## DATA UNDER STUDY
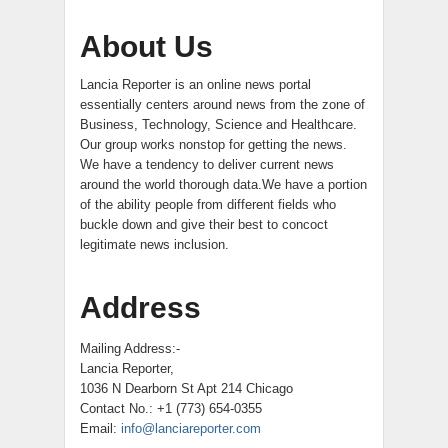
About Us
Lancia Reporter is an online news portal
essentially centers around news from the zone of
Business, Technology, Science and Healthcare.
Our group works nonstop for getting the news.
We have a tendency to deliver current news
around the world thorough data.We have a portion
of the ability people from different fields who
buckle down and give their best to concoct
legitimate news inclusion.
Address
Mailing Address:-
Lancia Reporter,
1036 N Dearborn St Apt 214 Chicago
Contact No.: +1 (773) 654-0355
Email:
info@lanciareporter.com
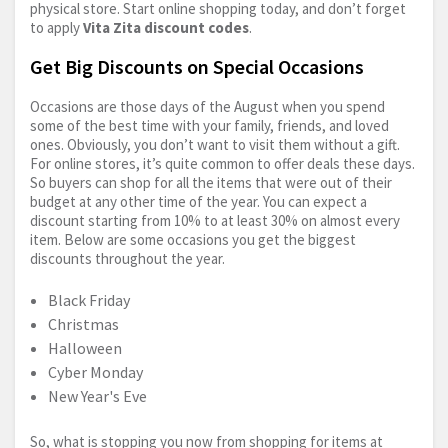
physical store. Start online shopping today, and don’t forget
to apply
Vita Zita discount codes
.
Get Big Discounts on Special Occasions
Occasions are those days of the August when you spend
some of the best time with your family, friends, and loved
ones. Obviously, you don’t want to visit them without a gift.
For online stores, it’s quite common to offer deals these days.
So buyers can shop for all the items that were out of their
budget at any other time of the year. You can expect a
discount starting from 10% to at least 30% on almost every
item. Below are some occasions you get the biggest
discounts throughout the year.
Black Friday
Christmas
Halloween
Cyber Monday
New Year's Eve
So, what is stopping you now from shopping for items at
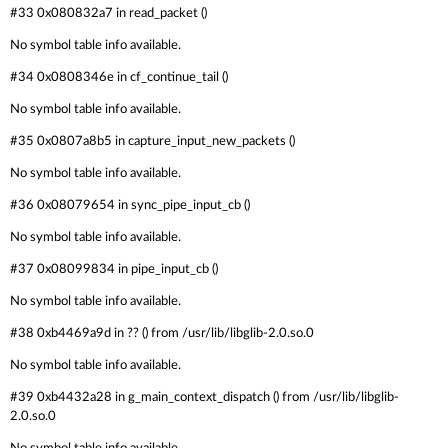
#33 0x080832a7 in read_packet ()
No symbol table info available.
#34 0x0808346e in cf_continue_tail ()
No symbol table info available.
#35 0x0807a8b5 in capture_input_new_packets ()
No symbol table info available.
#36 0x08079654 in sync_pipe_input_cb ()
No symbol table info available.
#37 0x08099834 in pipe_input_cb ()
No symbol table info available.
#38 0xb4469a9d in ?? () from /usr/lib/libglib-2.0.so.0
No symbol table info available.
#39 0xb4432a28 in g_main_context_dispatch () from /usr/lib/libglib-
2.0.so.0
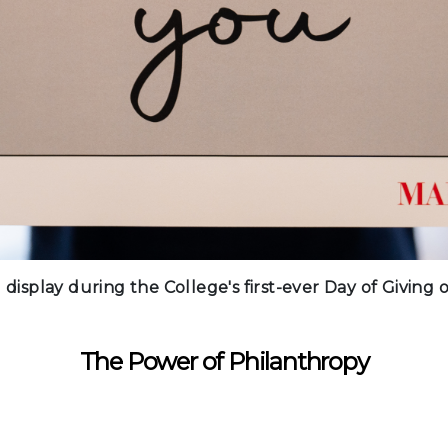
 display during the College's first-ever Day of Giving
The Power of Philanthropy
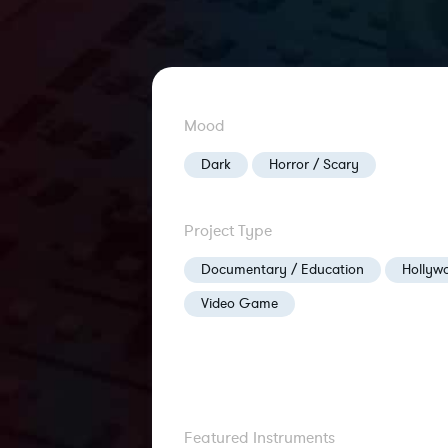
Mood
Dark
Horror / Scary
Project Type
Documentary / Education
Hollywo
Video Game
Featured Instruments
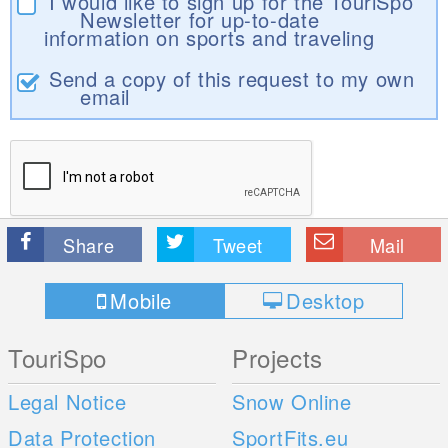
I would like to sign up for the TouriSpo
Newsletter for up-to-date
information on sports and traveling
Send a copy of this request to my own
email
Share
Tweet
Mail
Mobile
Desktop
TouriSpo
Projects
Legal Notice
Snow Online
Data Protection
SportFits.eu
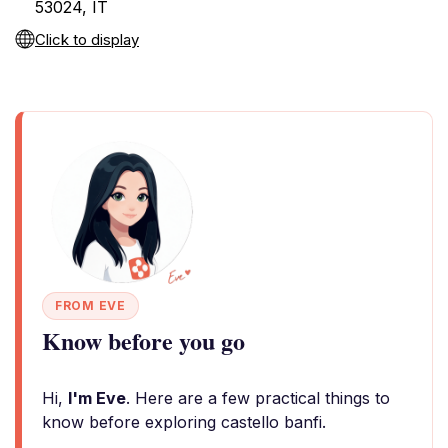
53024, IT
Click to display
FROM EVE
Know before you go
Hi,
I'm Eve
. Here are a few practical things to
know before exploring castello banfi.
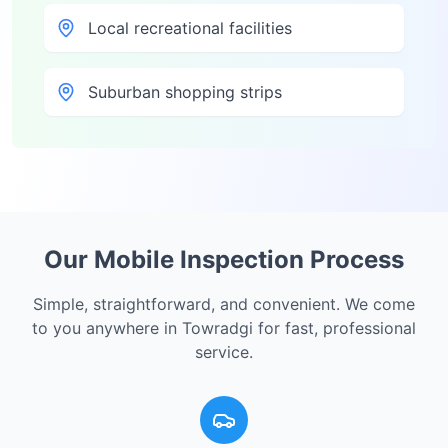
Local recreational facilities
Suburban shopping strips
Our Mobile Inspection Process
Simple, straightforward, and convenient. We come
to you anywhere in
Towradgi
for fast, professional
service.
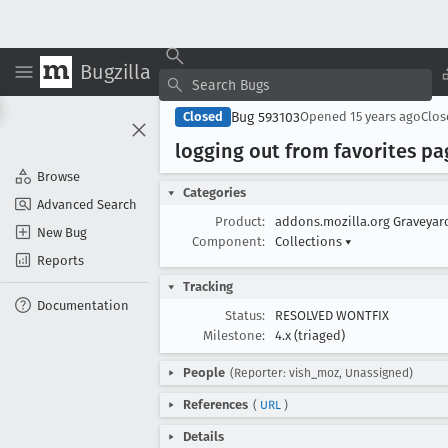
Bugzilla
Bug 593103
Closed
Opened
15 years ago
Clo
logging out from favorites pa
Browse
Categories
Advanced Search
Product:
addons.mozilla.org Graveya
New Bug
Component:
Collections
▾
Reports
Tracking
Documentation
Status:
RESOLVED WONTFIX
Milestone:
4.x (triaged)
People
(Reporter: vish_moz, Unassigned)
References
(
URL
)
Details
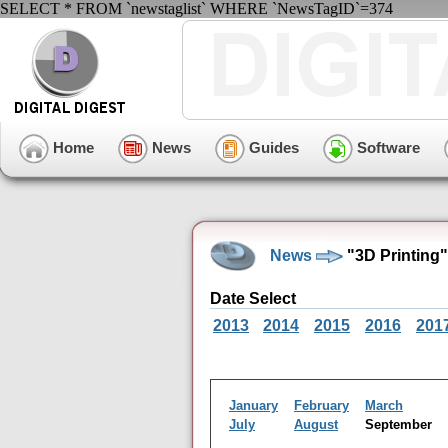
SELECT * FROM `newstaglist` WHERE `NewsTagID`=374
Home
News
Guides
Software
News
"3D Printing
Date Select
2013
2014
2015
2016
201
January
February
March
July
August
September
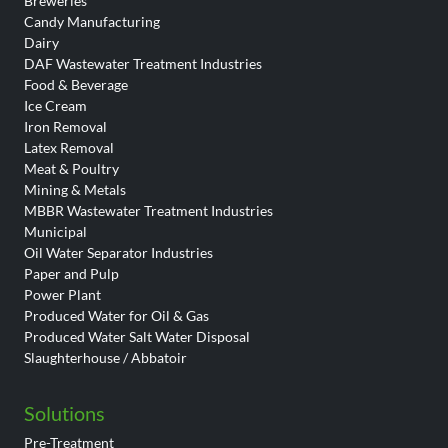
Breweries
Candy Manufacturing
Dairy
DAF Wastewater Treatment Industries
Food & Beverage
Ice Cream
Iron Removal
Latex Removal
Meat & Poultry
Mining & Metals
MBBR Wastewater Treatment Industries
Municipal
Oil Water Separator Industries
Paper and Pulp
Power Plant
Produced Water for Oil & Gas
Produced Water Salt Water Disposal
Slaughterhouse / Abbatoir
Solutions
Pre-Treatment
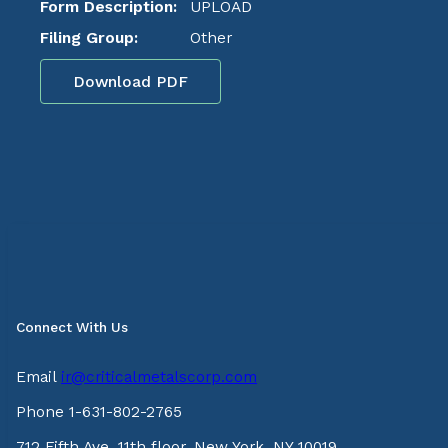
Form Description:
UPLOAD
Filing Group:
Other
Download PDF
Connect With Us
Email
ir@criticalmetalscorp.com
Phone 1-631-802-2765
712 Fifth Ave, 11th floor, New York, NY 10019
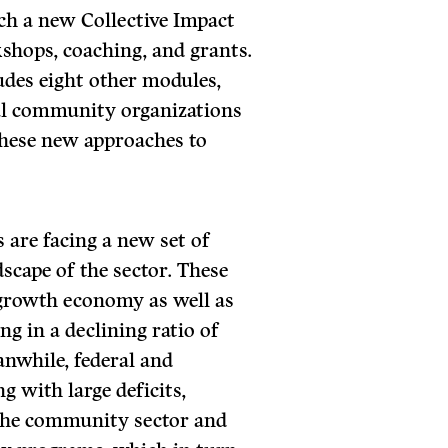
h a new Collective Impact
shops, coaching, and grants.
des eight other modules,
ful community organizations
these new approaches to
are facing a new set of
dscape of the sector. These
 growth economy as well as
ng in a declining ratio of
anwhile, federal and
g with large deficits,
 the community sector and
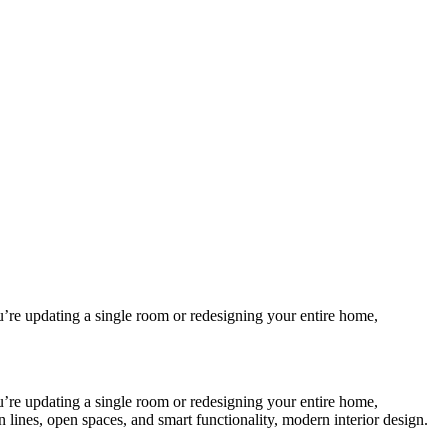
ou’re updating a single room or redesigning your entire home,
ou’re updating a single room or redesigning your entire home,
 lines, open spaces, and smart functionality, modern interior design.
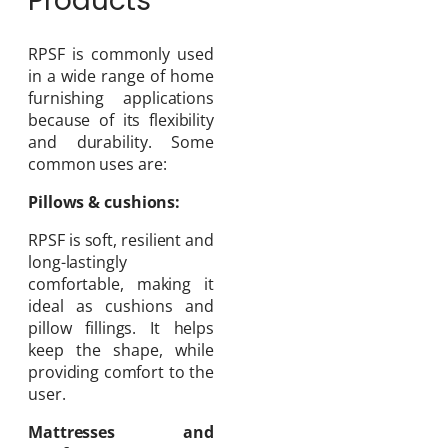
Products
RPSF is commonly used
in a wide range of home
furnishing applications
because of its flexibility
and durability. Some
common uses are:
Pillows & cushions:
RPSF is soft, resilient and
long-lastingly
comfortable, making it
ideal as cushions and
pillow fillings. It helps
keep the shape, while
providing comfort to the
user.
Mattresses and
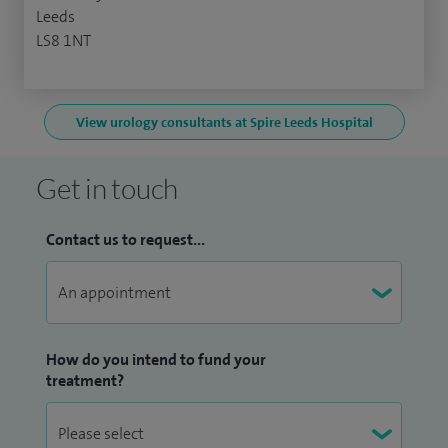
Leeds
LS8 1NT
View urology consultants at Spire Leeds Hospital
Get in touch
Contact us to request...
How do you intend to fund your
treatment?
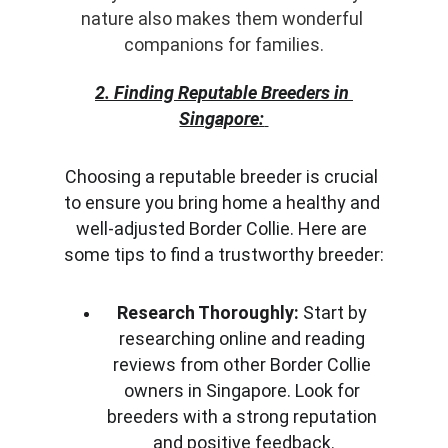
nature also makes them wonderful 
companions for families.
2. Finding Reputable Breeders in 
Singapore:
Choosing a reputable breeder is crucial 
to ensure you bring home a healthy and 
well-adjusted Border Collie. Here are 
some tips to find a trustworthy breeder:
Research Thoroughly:
 Start by 
researching online and reading 
reviews from other Border Collie 
owners in Singapore. Look for 
breeders with a strong reputation 
and positive feedback.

## INSTRUCTIONS TO FOLLOW
Review the entries above and return every line where "your" appears.

## SOLUTION FOR THIS EXERCISE
some of the best time with your family, friends, and loved
ou’re updating a single room or redesigning your entire home,
ou’re updating a single room or redesigning your entire home,
How do you intend to fund your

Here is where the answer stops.